July 10, 2025 · View on GitHub

This repository contains the code for the paper titled "SemAlign3D: Semantic Correspondence between RGB-Images through Aligning 3D Object-Class Representations" (CVPR 2025). Website: https://semalign3d.papers.discuna.com

Announcements

2025/07/10: Part 1 of SemAlign3D released! You can now generate the 3D Shape Priors! Additionally, we fixed some bugs and made some performance improvements which leads to overall better results compared to the results shown in our paper and faster shape generation. Part 2 for alignment and evaluation will follow soon.

System Requirements

This code has been tested on an RTX3090 + 64G RAM and Ubuntu 22.04. Furthermore, we primarily conduct experiments on SPair-71k. While we also provide adapters to other datasets such as AP-10k and PF-Pascal, you might have to adjust some parameters to avoid hitting memory limits.

Encode Images with GeoAware-SC

Please follow GeoAware-SC (https://github.com/Junyi42/GeoAware-SC) to generate Stable Diffusion (SD) and DINOv2 features for images in the SPair-71k dataset. Save them to a directory of your choice. Make sure to create a subfolder for each cateogory.

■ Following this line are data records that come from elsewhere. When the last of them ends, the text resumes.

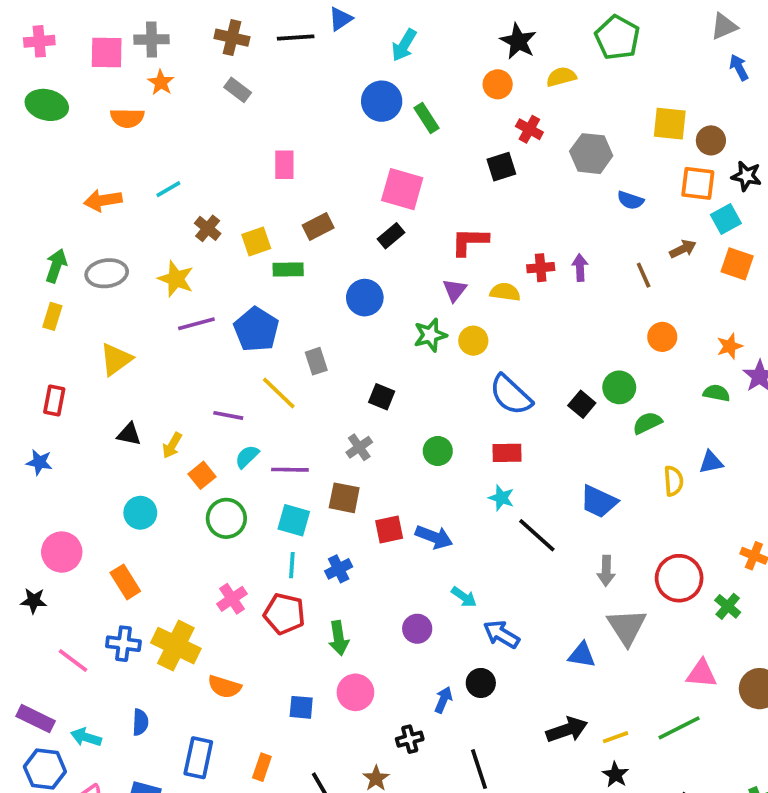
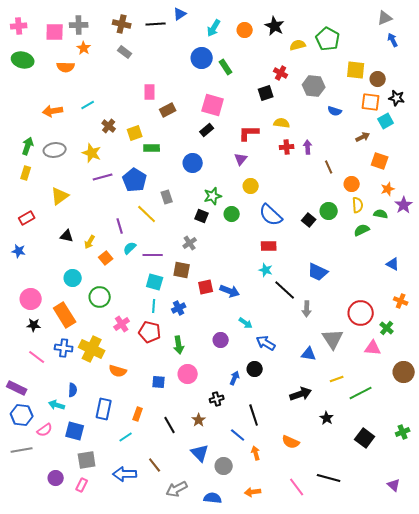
green pentagon: (617, 38) -> (328, 39), moved
orange circle: (498, 84) -> (245, 30), moved
brown rectangle: (318, 227) -> (168, 110), moved
orange square: (737, 264) -> (380, 161), moved
brown line: (644, 275) -> (329, 167), moved
yellow semicircle: (505, 292) -> (282, 123), moved
green star: (430, 335) -> (213, 196), moved
red rectangle: (54, 400) -> (27, 218), turned 49
purple line: (228, 415) -> (120, 226), turned 63
green semicircle: (647, 423) -> (362, 230), moved
green circle: (438, 451) -> (232, 214), moved
blue triangle: (711, 462) -> (393, 264), moved, turned 40
yellow semicircle: (673, 481) -> (358, 205), moved
green circle: (226, 518) -> (100, 297), moved
gray arrow: (606, 571) -> (307, 309), moved
orange rectangle: (125, 582) -> (65, 315), size x1.4
black star: (34, 601) -> (34, 325), moved
pink triangle: (702, 674) -> (373, 348), moved
cyan arrow: (86, 737) -> (57, 405), moved
yellow line: (615, 737) -> (337, 379), moved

# <PATH_TO_ENCODED_IMAGES>/<CATEGORY>

2008_000585_sd.pt
2008_000585_sd_flip.pt // flip means image is mirrored left <-> right
2008_000585_dino.pt
2008_000585_dino_flip.pt
...

Please note that in order to reproduce our benchmark results you may use GeoAware-SC. However, in theory you could also use any other image encoder.

Install

We highly recommend creating a new environment for SemAlign3D. In particular, do not re-use the environment from GeoAware-SC to avoid package version conflicts.

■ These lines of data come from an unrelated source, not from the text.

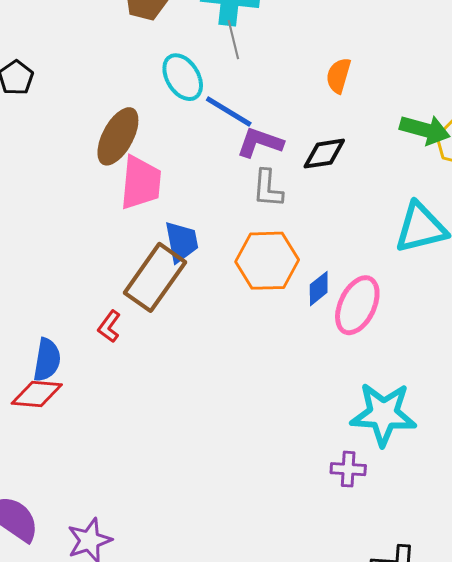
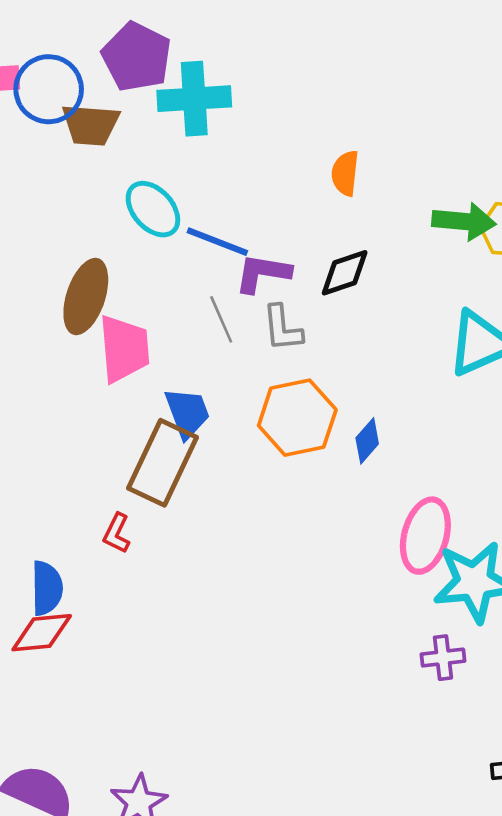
gray line: (233, 40) -> (221, 319), moved
pink ellipse: (357, 305) -> (425, 536), moved

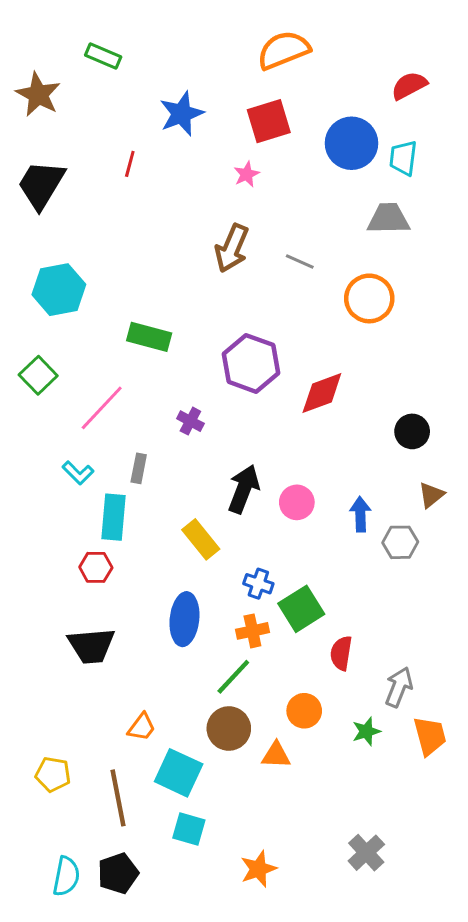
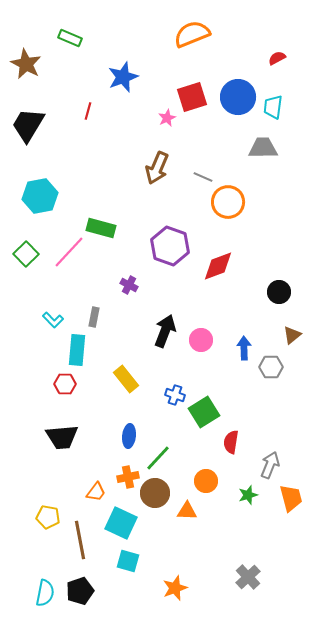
red semicircle: (409, 86) -> (277, 58), size x0.7
red square: (269, 121) -> (192, 97), moved
orange circle: (369, 298) -> (228, 202), moved
pink line: (102, 408) -> (69, 252), moved
yellow rectangle: (201, 539) -> (126, 379), moved
blue ellipse: (184, 619) -> (129, 436), moved, size x0.7
orange cross: (252, 631) -> (128, 477), moved
yellow pentagon: (53, 774) -> (48, 517), moved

conda create --name semalign3d python=3.10

After cloning this repository, install the semalign3d package with the following command:

cd semalign3d
conda activate semalign3d
pip install -e . \
--extra-index-url https://download.pytorch.org/whl/cu121 \
--extra-index-url https://pypi.nvidia.com

Configure

Create the following configuration file in ./scripts/run_config.yaml

# scripts/run_config.yaml

dataset_name: spair-71k
spair_data_dir: <PATH_TO_SPair-71k>

semalign3d_data_dir: <PATH_OF_YOUR_CHOICE>
embds_folder: <PATH_TO_ENCODED_IMAGES>

sam_vit_h_ckpt_path: <PATH_TO_SAM_CKPT>.pth
aggre_net_ckpt_path: <GEO_AWARE_SC_DIR>/results_spair/best_856.PTH

# For reproduction, use depth_any. You can also use `vggt` but we did not observe significant changes.
depth_generator: depth_any
suffix: _depth_any

Part 1: Generate 3D Shape Priors

SemAlign3D makes it possible to construct 3D shape priors from a very small set of keypoint-annotated RGB-images (~50 images per category). Simply run the following commands:

conda activate semalign3d

# Takes around 10-20 minutes per category
python scripts/generate.py [category]

You can visualize the 3D shape priors using the notebooks in ./notebooks. You should get results similar to the following:

3D Shape Priors

Cite

If you found this repository useful, please consider citing:

@inproceedings{wandel2025semalign3d,
  title     = {SemAlign3D: Semantic Correspondence between RGB-Images through Aligning 3D Object-Class Representations},
  author    = {Wandel, Krispin and Wang, Hesheng},
  booktitle = {Proceedings of the IEEE/CVF Conference on Computer Vision and Pattern Recognition (CVPR)},
  year      = {2025},
  note      = {Poster}
}